Further symptoms are delayed tooth eruption, tooth decay, tooth enamel defects, flabby abdominal muscles ("frog belly"), swollen joints, general motor development delay, increased susceptibility to infection and constipation. If the chest is severely deformed, lung function and bronchial diseases can be restricted. If the rickets results from a poor diet, iron deficiency and anemia (anemia) occur at the same time.

The symptoms often begin in the third month of life with restlessness, nervousness, bad mood, restricted movements, muscle laxity and sweating at the back of the head.

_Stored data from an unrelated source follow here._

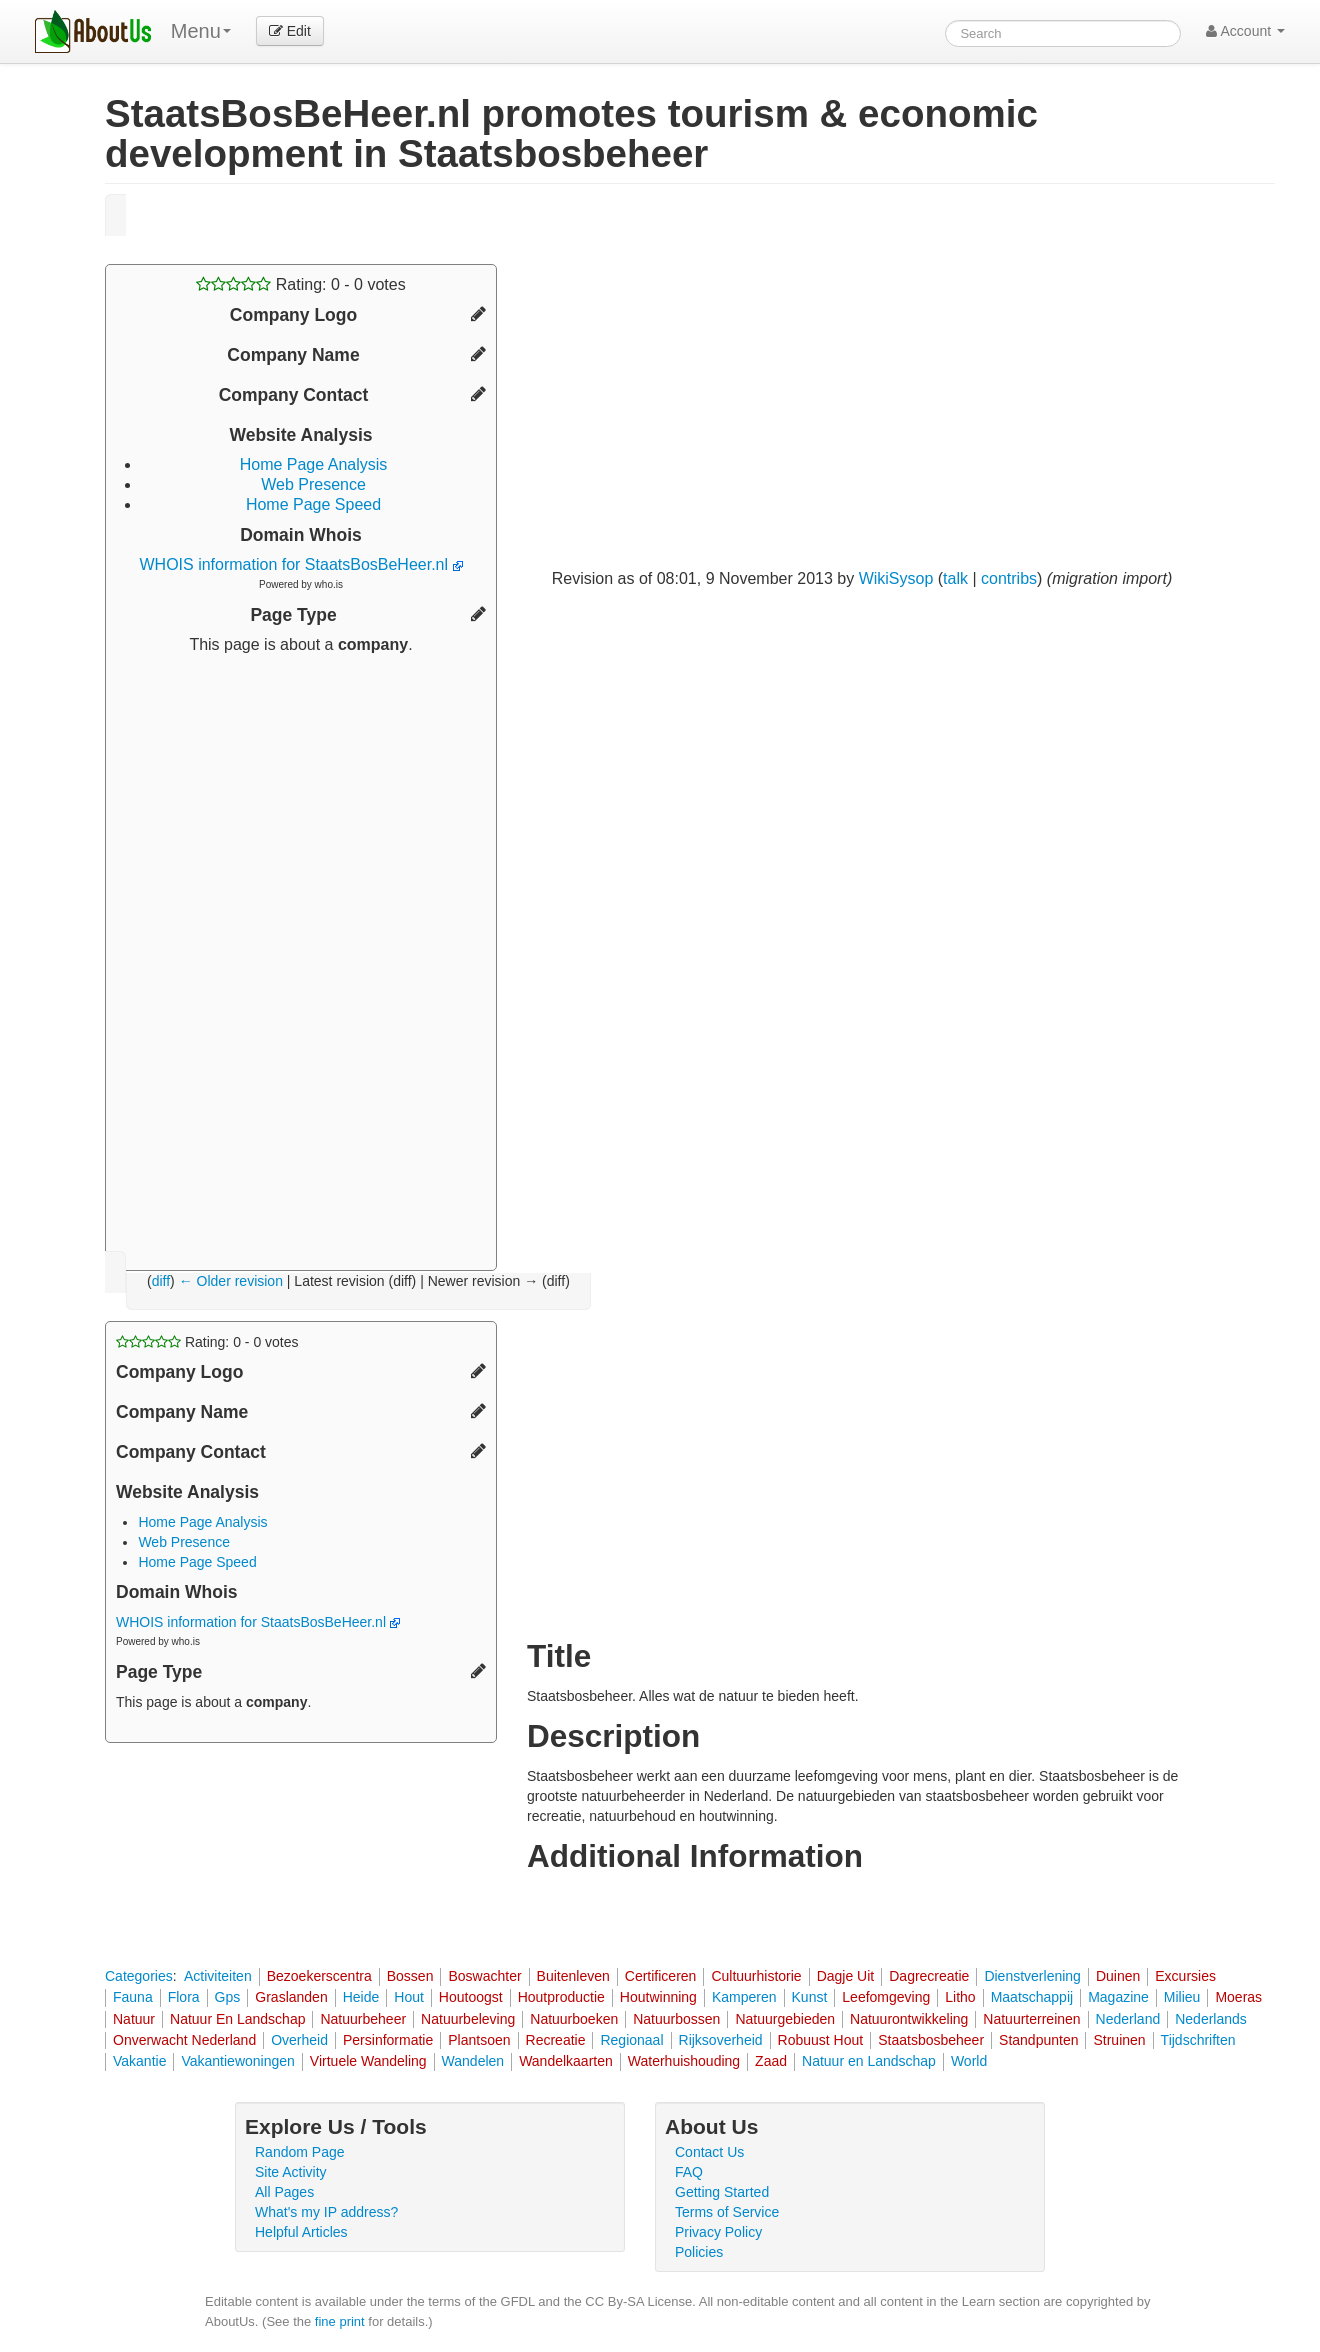 The image size is (1320, 2352). Describe the element at coordinates (721, 2040) in the screenshot. I see `Rijksoverheid` at that location. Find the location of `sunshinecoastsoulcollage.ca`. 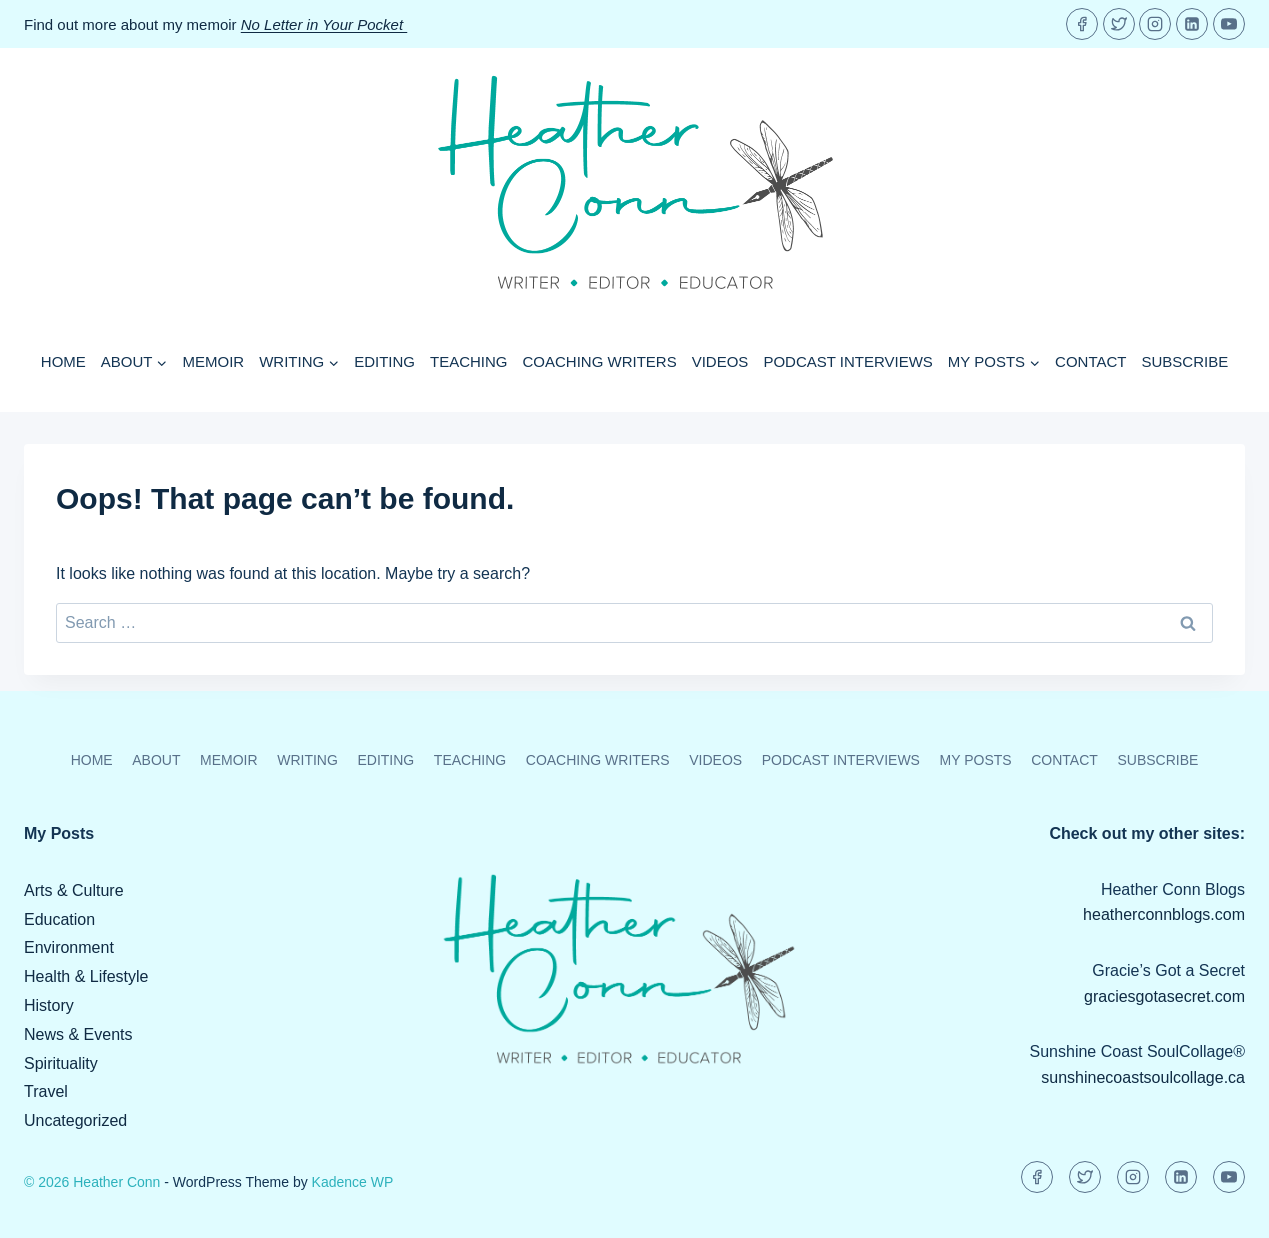

sunshinecoastsoulcollage.ca is located at coordinates (1143, 1077). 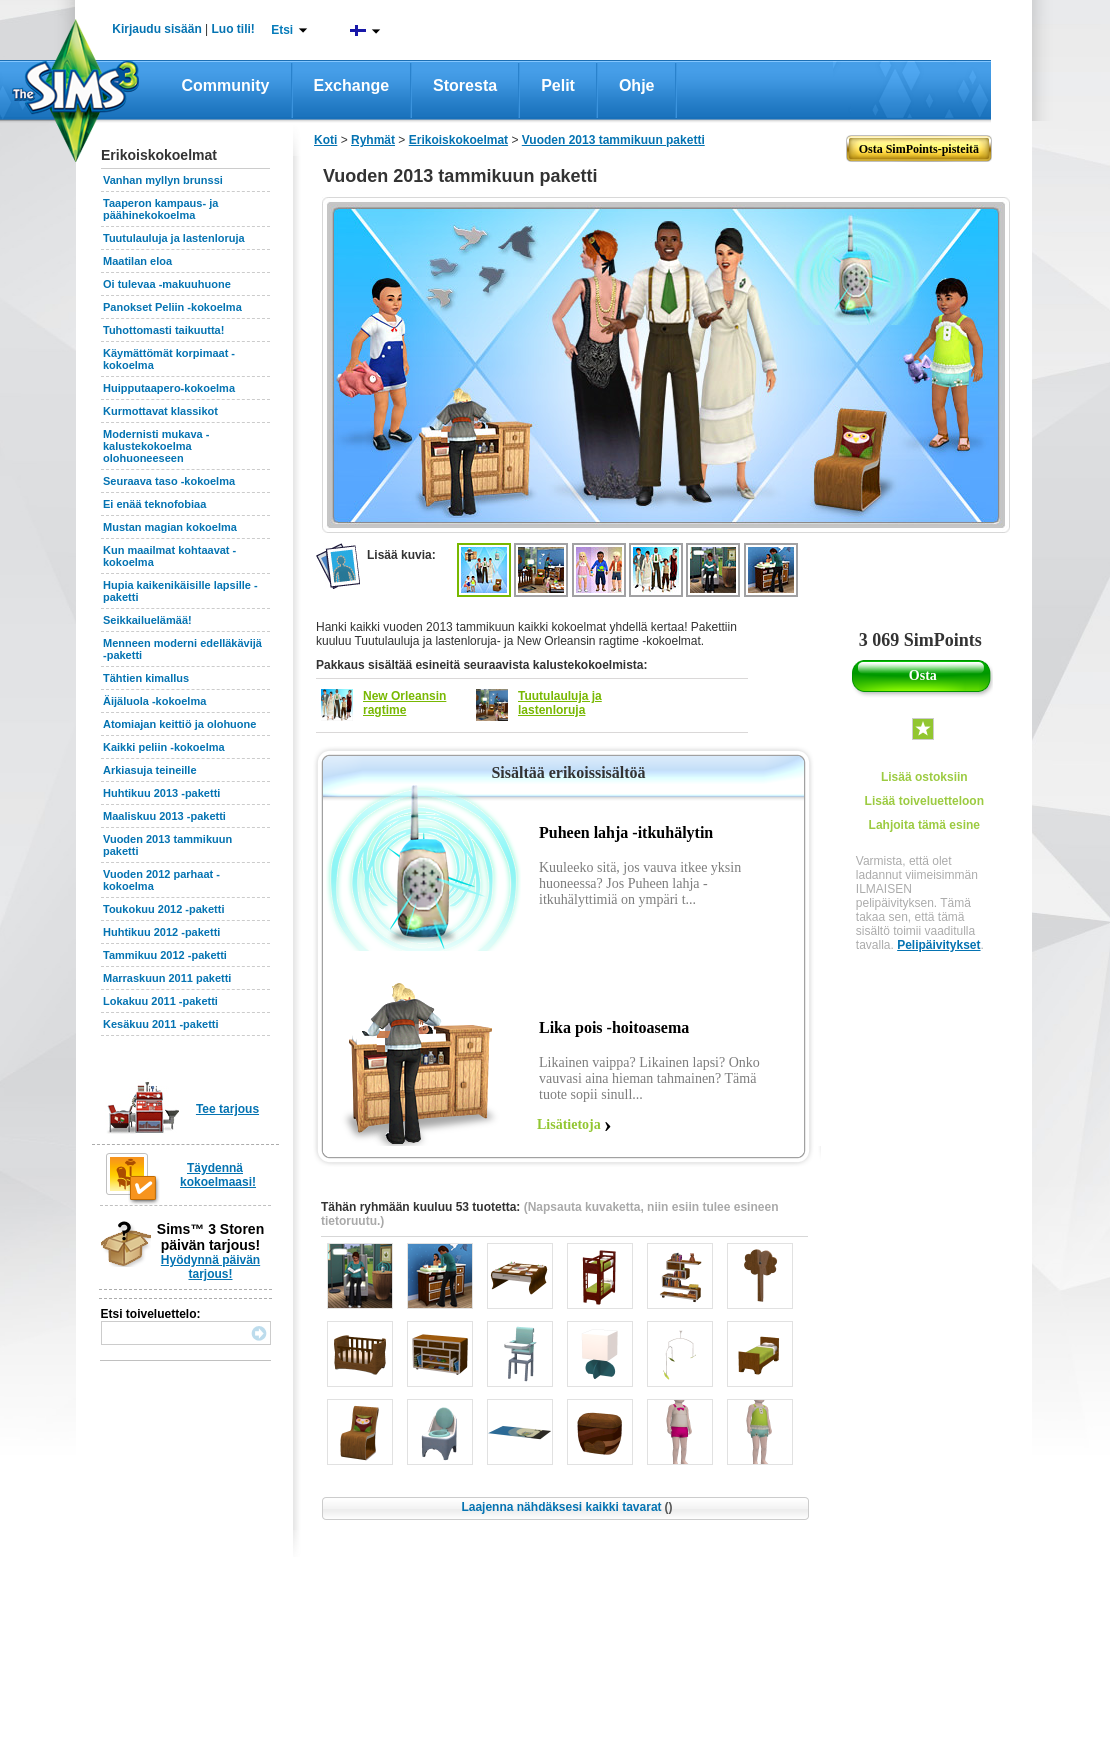 I want to click on Tee tarjous, so click(x=227, y=1109).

The diagnosis is made via an X-ray of the wrist and laboratory analysis of vitamin D, calcium and phosphate levels as well as alkaline phosphatase. Among other things, a differential diagnosis must be made for the extremely rare vitamin D-dependent rickets type 1 and type 2, which are based on genetic defects and in which either no calcitriol is formed (type 1) or the intestines and skeleton do not absorb calcitriol (type 2) .

Rickets can also be due to a phosphate deficiency, either due to kidney disease or the congenital so-called phosphate diabetes.

Rickets is treated as follows:

  • First year of life:
    If it occurs in the first four weeks of life: 1,000 IU of vitamin D3 and an additional calcium supplement of 40-80 mg per kilo of weight per day for 12 weeks.
    From the 4th week of life until the end of the 12th month of life: 3,000 IU of vitamin D3 and an additional calcium supplement of 40-80 mg per kilo of weight per day for 12 weeks
    Then the prophylaxis with 500 IU vitamin D3 should be continued until the end of the first year of life
  • Small child:
    After the first year of life: 5,000 IU of vitamin D3 and an additional calcium supplement of 40-80 mg per kilo of weight per day for 12 weeks
    Subsequently adequate sun exposure and calcium intake (e.g. milk)
    If adequate sun exposure cannot be ensured, preventive vitamin D administration should be maintained.

Then the symptoms and laboratory values ​​normalize in the first 6 to 12 weeks. With early detection and treatment, any malalignment of the extremities and axial shifts in the skeleton will heal within a year and surgical corrections are not necessary.

Even if rickets has become rare in Germany, an estimated 400 cases occur annually, more and more among immigrant children with dark skin who did not receive vitamin D prophylaxis in the first year of life.